All good, thank you. That would be her usual response. The reply of a woman hiding her anxieties beneath a spun caramel exterior, her layers of glossiness binding her dark thoughts tight.
But other mothers think like her: that’s something she’s taken from her conversation with Dr Arnold, and so she is honest. ‘Not brilliant,’ she admits.
And then she thinks of Ed, who is at home looking after Bets; of Martha, who will drop in every other day; of Liz, who texted this morning to say she was thinking of her. ‘But I hope I’m going to get there.’
LIZ
Saturday 9 June
Forty-four
The PTA Summer Fair has been going for an hour and a half and Sam has reached peak levels of excitement, cramming wisps of pale pink candyfloss into his mouth.

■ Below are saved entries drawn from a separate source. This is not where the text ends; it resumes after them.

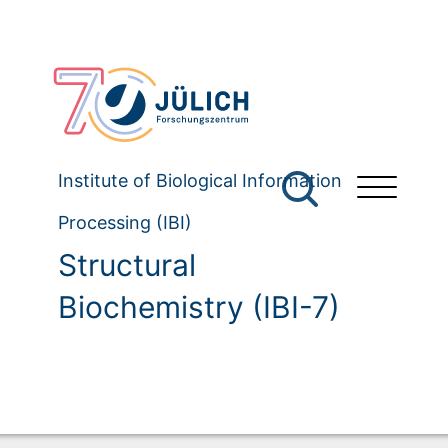
Institute of Biological Information
Processing (IBI)
Structural
Biochemistry (IBI-7)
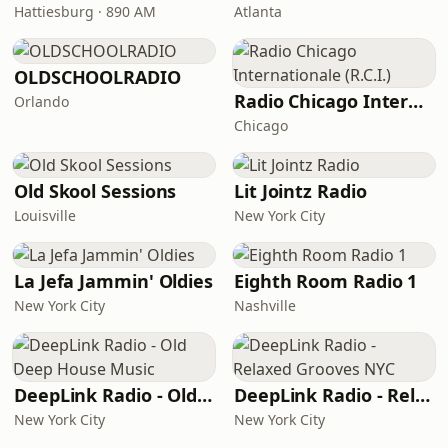
Hattiesburg · 890 AM
Atlanta
OLDSCHOOLRADIO
Radio Chicago Internationale (R.C.I.)
Orlando
Chicago
Old Skool Sessions
Lit Jointz Radio
Louisville
New York City
La Jefa Jammin' Oldies
Eighth Room Radio 1
New York City
Nashville
DeepLink Radio - Old Deep House Music
DeepLink Radio - Relaxed Grooves NYC
New York City
New York City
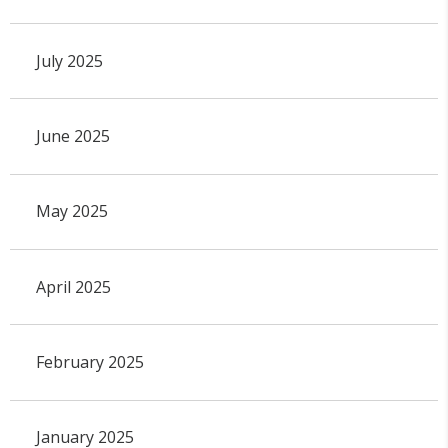
July 2025
June 2025
May 2025
April 2025
February 2025
January 2025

‘Look what else we won,’ he manages through bubblegum pink fluff.
Frankie, with whom he’s pooled his resources, opens a canvas tote to reveal their spoils: lurid chewy sweets, strawberry laces, small packets of Haribos and four Sherbet Fountains. The sorts of prizes his mother would immediately ban.
‘That’s just the sweetie tombola,’ Sam adds. ‘We also won a huge bottle of Coke and some bubble bath. The lady on the stall wouldn’t let us get you the wine.’
‘That’s very kind of you – but where’s the Coke now?’ I ask, amused but slightly chastened that Sam knew I’d choose alcohol over toiletries. My boy belches softly.
‘Oh, Sam. You didn’t?’
‘We shared it with Connor.’
‘You drank most of it,’ Frankie, ever literal, retorts.